Former skinhead testifies of plan for racial holy war

Deseret Morning News, Utah/April 20, 2007
By Geoffrey Fattah

A former member of the National Alliance, a white-supremacist group, told a jury Thursday that he and other members in Utah talked about waging a "race war" and planned the beatings of several non-whites in the Salt Lake area to spread a message of fear and to recruit others to share their views.

Keith Wayne Cotter said National Alliance members would gather and talk about "Ra-Ho-Wa" or "Racial Holy War." While the group likes to keep a "clean-cut" and "suit-and-tie" public image, Cotter said members would talk about doing violence to "non-whites."

"RaHoWa is the ultimate goal, the holy grail of the white power movement, to throw non-whites out of the country and overthrow the government," Cotter said.

The 26-year-old former skinhead, who claims he has grown to reject his former beliefs while in prison, testified in the third day of a trial against Shaun Walker, Travis Massey and Eric Egbert, who are charged with hate crimes and civil rights violations stemming from the beating of a man of Hispanic heritage outside a bar in 2002 and the beating of a Native American man in 2003.
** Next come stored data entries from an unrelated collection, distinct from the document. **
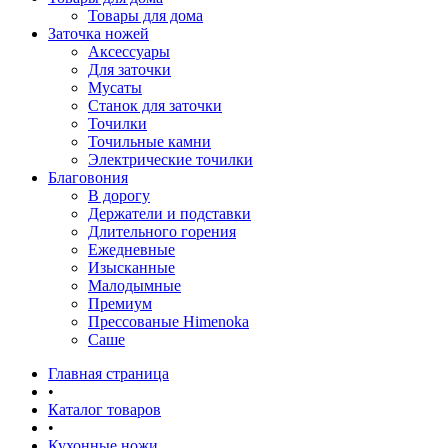
Товары для дома
Заточка ножей
Аксессуары
Для заточки
Мусаты
Станок для заточки
Точилки
Точильные камни
Электрические точилки
Благовония
В дорогу
Держатели и подставки
Длительного горения
Ежедневные
Изысканные
Малодымные
Премиум
Прессованые Himenoka
Саше
Главная страница
•
Каталог товаров
•
Кухонные ножи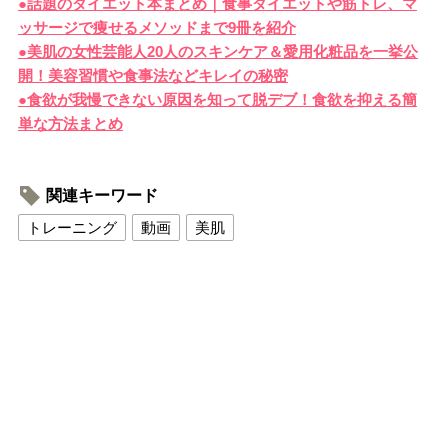
●話題のダイエット本まとめ｜食事ダイエットや筋トレ、マ
ッサージで痩せるメソッドまで9冊を紹介
●美肌の女性芸能人20人のスキンケア＆愛用化粧品を一挙公
開！美容習慣や食事法などキレイの秘密
●食欲が我慢できない原因を知って脱デブ！食欲を抑える簡
単な方法まとめ
関連キーワード
トレーニング
動画
美肌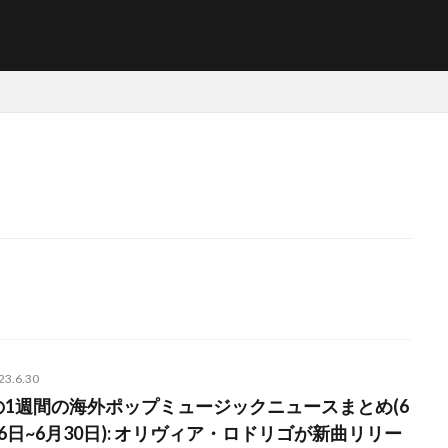
NFT
ブリットアウォーズ
検索
23.6.30
の1週間の海外ポップミュージックニュースまとめ(6
6日~6月30日): オリヴィア・ロドリゴが新曲リリー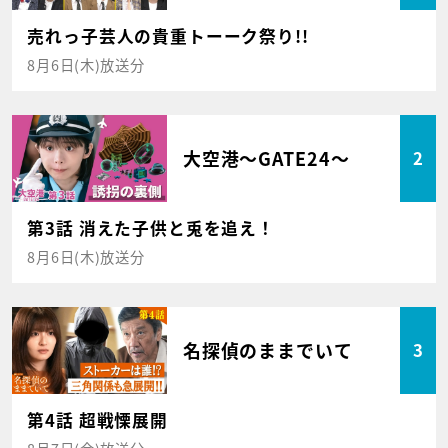
売れっ子芸人の貴重トーーク祭り!!
8月6日(木)放送分
大空港～GATE24～
2
第3話 消えた子供と兎を追え！
8月6日(木)放送分
名探偵のままでいて
3
第4話 超戦慄展開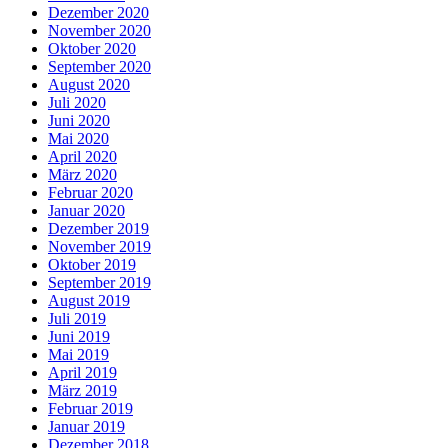
Dezember 2020
November 2020
Oktober 2020
September 2020
August 2020
Juli 2020
Juni 2020
Mai 2020
April 2020
März 2020
Februar 2020
Januar 2020
Dezember 2019
November 2019
Oktober 2019
September 2019
August 2019
Juli 2019
Juni 2019
Mai 2019
April 2019
März 2019
Februar 2019
Januar 2019
Dezember 2018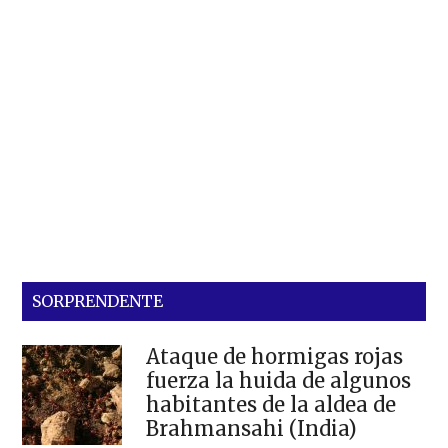
SORPRENDENTE
Ataque de hormigas rojas
fuerza la huida de algunos
habitantes de la aldea de
Brahmansahi (India)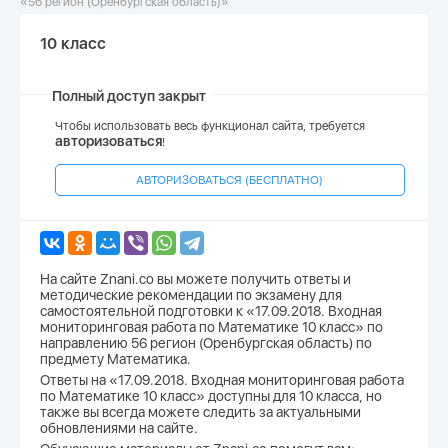
«56 регион (Оренбургская область)»
10 класс
Полный доступ закрыт
Чтобы использовать весь функционал сайта, требуется
авторизоваться
!
АВТОРИЗОВАТЬСЯ (БЕСПЛАТНО)
На сайте Znani.co вы можете получить ответы и
методические рекомендации по экзамену для
самостоятельной подготовки к «17.09.2018. Входная
мониторинговая работа по Математике 10 класс» по
направлению 56 регион (Оренбургская область) по
предмету Математика.
Ответы на «17.09.2018. Входная мониторинговая работа
по Математике 10 класс» доступны для 10 класса, но
также вы всегда можете следить за актуальными
обновлениями на сайте.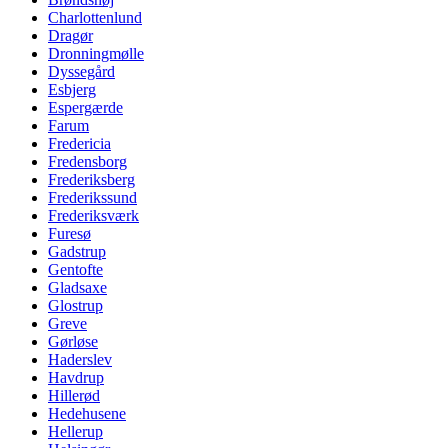
Charlottenlund
Dragør
Dronningmølle
Dyssegård
Esbjerg
Espergærde
Farum
Fredericia
Fredensborg
Frederiksberg
Frederikssund
Frederiksværk
Furesø
Gadstrup
Gentofte
Gladsaxe
Glostrup
Greve
Gørløse
Haderslev
Havdrup
Hillerød
Hedehusene
Hellerup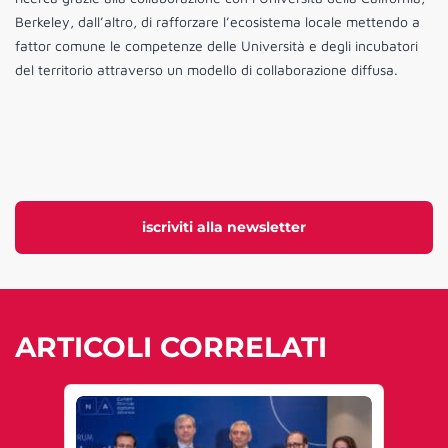
Berkeley, dall’altro, di rafforzare l’ecosistema locale mettendo a
fattor comune le competenze delle Università e degli incubatori
del territorio attraverso un modello di collaborazione diffusa.
iscriviti alla newsletter
ARTICOLI CORRELATI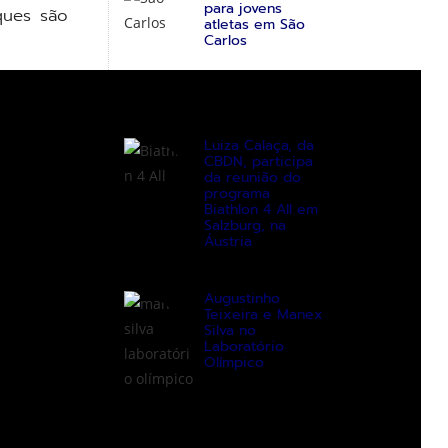
para jovens
ques são
atletas em São
Carlos
Luiza Calaça, da
CBDN, participa
da reunião do
programa
Biathlon 4 All em
Salzburg, na
Áustria
Augustinho
Teixeira e Manex
Silva no
Laboratório
Olímpico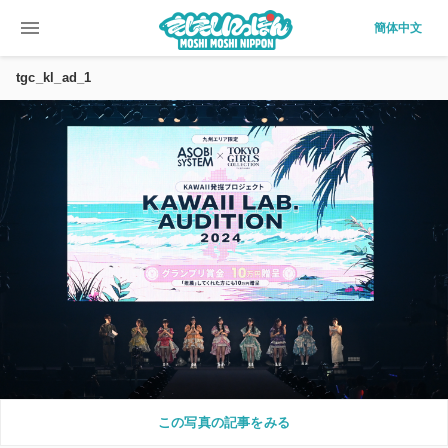
menu
簡体中文
tgc_kl_ad_1
この写真の記事をみる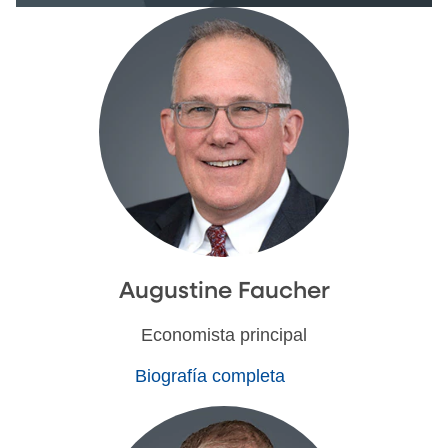
Augustine Faucher
Economista principal
Biografía completa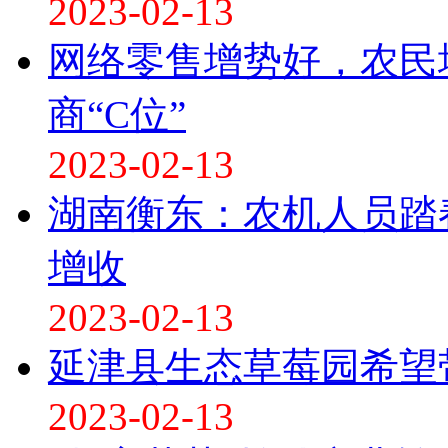
2023-02-13
网络零售增势好，农民
商“C位”
2023-02-13
湖南衡东：农机人员踏
增收
2023-02-13
延津县生态草莓园希望
2023-02-13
Cotter recounted how he and the three other men handed out racist literature on New Year's Eve in downtown Salt Lake City. The group wound up at the O'Shucks bar where they began a racially charged shouting match with other patrons and bar staff.

Cotter, who is in federal custody awaiting sentencing in a March 2005 beating of a black man, recounted how Walker told him to lure the bar's manager outside to beat him because he had dark skin. Cotter said as manager James Ballesteros was ushering the group out, Cotter grabbed Ballesteros in a head lock and dragged him outside. While one man held the bar door shut to keep others from helping him, Cotter said three others beat Ballesteros as they called him racist names.

Ballesteros has testified he was beaten black and blue but suffered no serious injury. Cotter said he and the other men beat Ballesteros to send a message that "non-whites" were not welcome in Salt Lake City.

A second former National Alliance member, Brad Callahan, testified being told about the O'Shucks assault later that night at Walker's home by the group. Callahan said Cotter, Walker, Massey and Egbert all bragged about getting "shots" in on a bartender they beat up.

A similar plot was hatched in March 2003 near the Port O'Call bar, where Cotter and Massey decided to beat a Native American man. Cotter said it was just after closing when he and Massey were with two nurses from Provo at a nearby cafe. While in the rest room, Cotter said Massey mentioned he had a particular hatred for Native Americans and wanted to beat up the man. The two lured the man and his friends outside.

Witness Valerie Hoge testified she was getting into her car across the street when she saw the assault. Hoge said she saw two white men beat a dark-skinned man and left him bleeding and unconscious in the street.

After the assault, Cotter said, the two Provo nurses offered them a ride away from the scene.

Defense attorneys for the trio questioned Cotter's motives, pointing out that although Cotter took part in the New Year's Eve assault, he was never charged

Cotter said he struck a plea deal with federal prosecutors. In exchange for his testimony in three hate-crime cases, including the two at trial, he would not be charged in the two assaults. Cotter has already pleaded guilty for the March 2005 beating of a black man targeted because of his race. The victim, who was riding his bicycle to his night job, was hospitalized after being beaten and struck with a beer bottle.

Prosecutors have also agreed to recommend a lesser sentence for Cotter as well as place him in a secure facility for his safety. Cotter said he is already considered a "race traitor" and has been attacked in prison at least once.

Defense attorneys questioned Cotter's "miraculous" conversion away from the white power movement, pointing out the timing seems to coincide with his arrest for the 2005 beating.

Cotter insisted he has abandoned his views and has asked the FBI for help in removing some racist tattoos, including a swastika on his chest.

The trial is expected to continue today.